An initial OD600 reading was taken using a cuvette reader. Inoculation calculations were then carried out and the cultures of the constructs were grown in new 15ml falcon tubes with 5ml of fresh LB and 5μl of chloramphenicol from a starting OD of 0.02 for 6 hours in a 37°C incubator.
The measurements for fluorescence were taken using a BD FACSAria II and the calibration as well as measurement protocols were followed according to the 2016 InterLab Worksheet for Flow Cytometry that is available on the iGEM website. Adjustments were made to the side-scatter and forward scatter PMT voltages using negative control bacteria to centre the distribution, adjustments to FITC/GFP PMT voltage were made using the positive control bacteria to align bell curve an order of magnitude below the upper end of the scale. 1,000 events were acquired from calibration beads and from each biological sample.
An initial OD reading was taken using a cuvette reader. Inoculation calculations were then carried out and the cultures of the constructs were grown in new 15ml falcon tubes with 5ml of fresh LB and 5μl of chloramphenicol from a starting OD of 0.02 for 6 hours in a 37°C incubator.
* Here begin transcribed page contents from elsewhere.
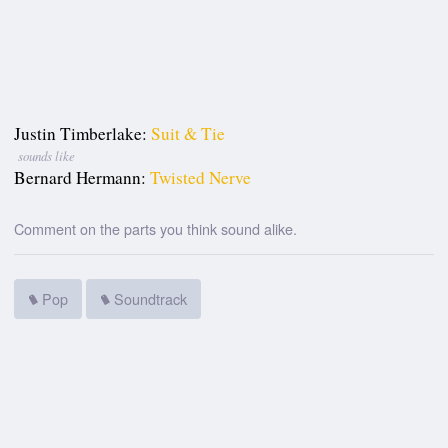
Justin Timberlake:
Suit & Tie
sounds like
Bernard Hermann:
Twisted Nerve
Comment on the parts you think sound alike.
Pop
Soundtrack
The measurements for fluorescence were taken using a BD FACSAria II and the calibration as well as measurement protocols were followed according to the 2016 InterLab Worksheet for Flow Cytometry that is available on the iGEM website.
Our results along with the completed worksheet were submitted on the 1/9. No problems were encountered using the protocol or FACS machine.